How often does freezing rain occur in the county? And why can it be so destructive?

A University of Illinois study of freezing rain frequency produced a number of years ago by climatologists Drs. Stanley Changnon and Thomas Karl indicated freezing rain between 1948 and 2000 occurs here an average of 3 to 4 times a year and that freezing rain events most often span a period of time 6 to 9 hours in length here in northern Illinois. The study is an older one–it was published in 2003–but if serves as a guide to just how often we deal with such an event.

The American Meteorological Society (AMS) defines freezing rain as: “Rain that falls in liquid form but freezes upon impact and forms a coating of ice on the ground and or exposed objects.”

The impact of a coating of ice can be significant. We sure saw that Wednesday and Wednesday night. More than 110,000 lost power across Chicago’s northwest and north suburbs. Trees came down as did branches and power lines. It’s been estimated that a layer of ice on a tree can increase the weight on branches by as much as 30 times and that a half inch layer of ice can add 500 lbs to a single pole to pole span of power lines. Add to that the force of wind and the can become more than a tree or power line can support.

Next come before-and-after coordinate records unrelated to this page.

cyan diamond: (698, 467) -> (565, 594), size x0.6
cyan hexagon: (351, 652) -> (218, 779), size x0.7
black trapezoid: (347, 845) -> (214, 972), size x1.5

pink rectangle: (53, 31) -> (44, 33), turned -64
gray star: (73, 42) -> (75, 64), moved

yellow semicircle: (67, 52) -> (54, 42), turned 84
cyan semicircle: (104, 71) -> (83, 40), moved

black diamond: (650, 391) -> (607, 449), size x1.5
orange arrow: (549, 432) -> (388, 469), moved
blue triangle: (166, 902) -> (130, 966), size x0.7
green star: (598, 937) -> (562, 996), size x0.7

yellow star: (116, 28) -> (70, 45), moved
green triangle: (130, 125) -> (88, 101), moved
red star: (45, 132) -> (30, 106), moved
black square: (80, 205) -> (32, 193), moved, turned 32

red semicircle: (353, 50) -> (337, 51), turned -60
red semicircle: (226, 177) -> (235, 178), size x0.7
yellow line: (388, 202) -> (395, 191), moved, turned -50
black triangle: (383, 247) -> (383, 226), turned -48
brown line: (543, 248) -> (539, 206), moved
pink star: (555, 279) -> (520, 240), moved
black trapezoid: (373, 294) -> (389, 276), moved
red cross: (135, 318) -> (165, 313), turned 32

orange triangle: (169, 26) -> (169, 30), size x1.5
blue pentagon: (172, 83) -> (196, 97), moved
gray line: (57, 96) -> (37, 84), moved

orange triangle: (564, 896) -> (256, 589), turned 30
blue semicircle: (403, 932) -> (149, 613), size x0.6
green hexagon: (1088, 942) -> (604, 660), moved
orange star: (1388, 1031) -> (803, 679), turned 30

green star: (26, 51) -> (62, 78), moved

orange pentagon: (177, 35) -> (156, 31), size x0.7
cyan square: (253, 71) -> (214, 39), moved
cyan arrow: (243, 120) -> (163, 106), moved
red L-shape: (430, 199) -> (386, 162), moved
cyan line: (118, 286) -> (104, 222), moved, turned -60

Warm, moist air above a cold, sub-freezing atmospheric layer produces freezing rain. At one point Wednesday, with freezing rain pouring down into a 31-degree air mass north and west of Chicago, the temperature a mile aloft was 46-deg. Had you been able to brave the wind and rain and taken a balloon ride, you could have ascended into air which was 15-deg warmer roughly 4,000 to 5,000 ft. above the average terrain here in northern Illinois.